Records for the task
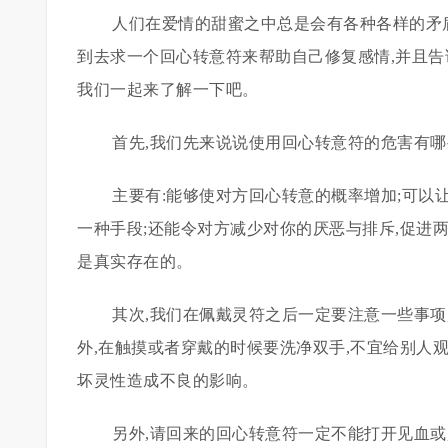
人们在爱情的甜蜜之中总是会有各种各样的矛
到去求一个回心转意符来帮助自己修复感情,并且告
我们一起来了解一下吧。
首先,我们先来说说使用回心转意符的危害有哪
主要有:能够使对方回心转意的概率增加;可以
一种手段;还能令对方减少对你的厌恶与排斥,促进
是真实存在的。
其次,我们在佩戴灵符之后一定要注意一些事项
外,在触摸或者穿戴的时候要洗净双手,不宜给别人
坏灵性造成不良的影响。
另外,请回来的回心转意符一定不能打开见血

Work task
Give the preceding data back exactly, minus every picture.

The answer
人们在爱情的甜蜜之中总是会有各种各样的矛
到去求一个回心转意符来帮助自己修复感情,并且告
我们一起来了解一下吧。
首先,我们先来说说使用回心转意符的危害有哪
主要有:能够使对方回心转意的概率增加;可以
一种手段;还能令对方减少对你的厌恶与排斥,促进
是真实存在的。
其次,我们在佩戴灵符之后一定要注意一些事项
外,在触摸或者穿戴的时候要洗净双手,不宜给别人
坏灵性造成不良的影响。
另外,请回来的回心转意符一定不能打开见血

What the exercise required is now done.